僕は、同母兄の顔が生えてる草を堀おこし根っこ事取り出すと、人型異能生物の首筋に置く。
「さてと・・。」
その作業まで終えると同母兄の草の根が、一気に伸び、人型異能生物の首に埋まっていく。呆然としていた顔は、感情も思考も無いはずなのに驚愕と苦痛の表情になるが、それも一瞬だった。先ほどまで、幼稚な技術で作り上げた木の顔が、同母兄に変わっている。
異能生物だったものは、両手を握り、開きを繰り返し感覚を確認すると全身を動かして全身の感覚を確認しているようだ。
「まぁ、いいでしょ。シャトナーク。今度からもう少し細身で作ってください。こんなごつごつしていたら不細工ではありませんか。」
「・・・はい。」
僕の木彫りの能力を高めろと言ってるんだろうけど、人は嫌いだから人型なんて作りたくないなんていうと叱られるだろうな。
「シャトルーズには、責任を取ってもらうためにもしばらく反省してもらいましょうか。」
同母兄は、パンッ!!と両手をあわせ音を立てると異母兄のすぐ横にあった木が、異母兄の体をゆっくりと飲み込んでいく。
「・・・。」
僕も一度、同母兄に逆らって、あの異能を受けたことがあるんだ。木の中に閉じ込められて、暗いし、身動きも出来ない。でもきつつきが木をつついたら痛いし、虫が這う感触もある。おなかはすかなかったけど、二度とごめんだとしか思わない。そんな異能だ。
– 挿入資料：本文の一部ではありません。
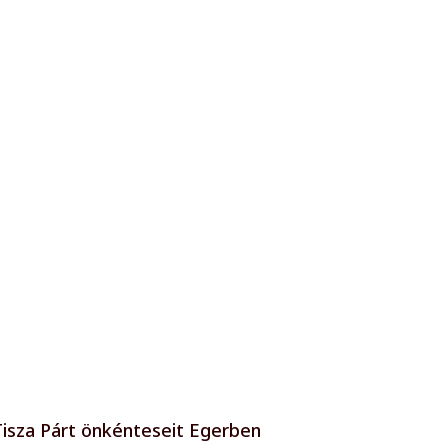
Tisza Párt önkénteseit Egerben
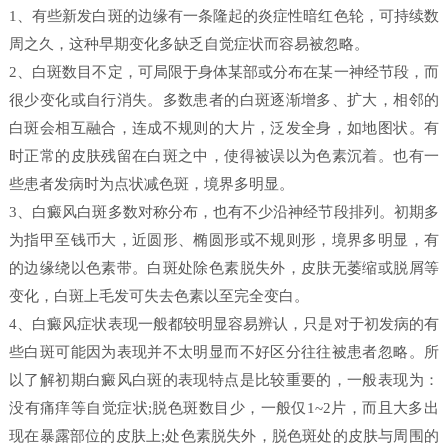
1、有些新发白斑的边缘有一条隆起的炎症性暗红色轮，可持续数
周之久，这种早期变化多缺乏自觉症状而容易被忽略。
2、白斑数目不定，可局限于身体某部或分布在某一神经节段，而
很少变化或自行消失。多数患者的白斑逐渐增多、扩大，相邻的
白斑会相互融合，连成不规则的大片，泛发全身，如地图状。有
时正常的皮肤残留在白斑之中，使得被误以为色素沉着。也有一
些患者发病时为点状减色斑，境界多明显。
3、白癜风白斑多数对称分布，也有不少沿神经节段排列。初期多
为指甲至钱币大，近圆形、椭圆形或不规则形，境界多明显，有
的边缘绕以色素带。白斑处除色素脱失外，皮肤无萎缩或脱屑等
变化，白斑上毛发可失去色素以至完全变白。
4、白癜风症状表现一般都较明显容易辨认，只是对于初发病的有
些白斑可能因为表现并不太明显而不好区分往往被患者忽略。所
以了解初期白癜风白斑的表现特点是比较重要的，一般表现为：
没有痛痒等自觉症状;脱色斑数目少，一般仅1~2片，而且大多出
现在暴露部位的皮肤上;处色素脱失外，脱色斑处的皮肤与周围的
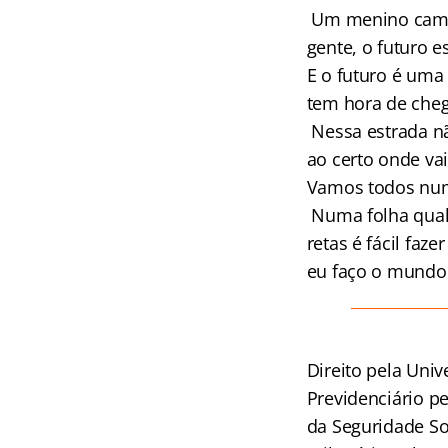
Um menino camin
gente, o futuro es
E o futuro é uma
tem hora de cheg
Nessa estrada nã
ao certo onde vai
Vamos todos numa
Numa folha qualq
retas é fácil faz
eu faço o mundo 
____________
Direito pela Uni
Previdenciário pe
da Seguridade So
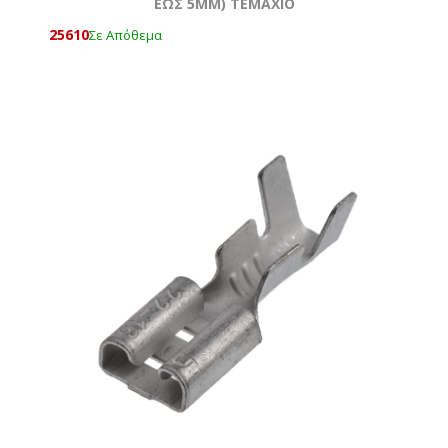
ΕΩΣ 5MM) ΤΕΜΆΧΙΟ
25610
Σε Απόθεμα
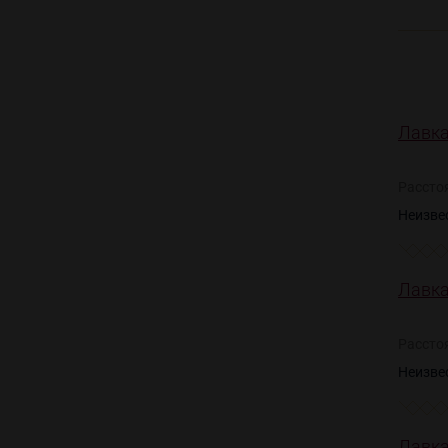
Лавка
Рассто
Неизве
Лавка
Рассто
Неизве
Лавка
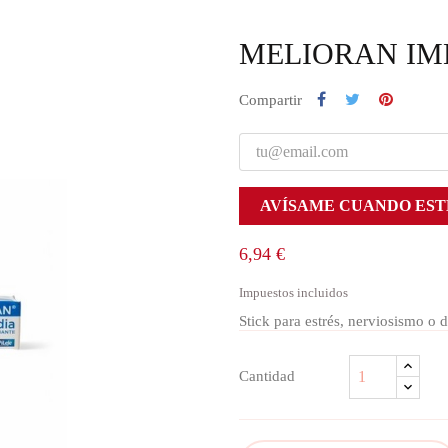
MELIORAN IME
Compartir
AVÍSAME CUANDO EST
6,94 €
Impuestos incluidos
Stick para estrés, nerviosismo o d
Cantidad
「あなたの犬達《お友達》もしばらく使えないのですね?では、私でなんとかしますか。」
木が、異母兄を飲み込み終えると合わせていた手を離し、僕に確認すると今度は、近くの木に触れる。
「木々の根っこを踏んで歩いている以上、私からは逃げられませんよ・・・。西ですね。西に5キロ。といったところでしょうか。シャトナーク行きますよ。」
「はい、兄さん。」
先に歩いていく同母兄について行く。逆らって、あの木の独房はごめんだし、同母兄の権限は、現レギアス帝国皇帝の孫であり、皇位継承権第2位であるお父様の後継者であることから僕には、逆らえない。逆らう気すら起きない。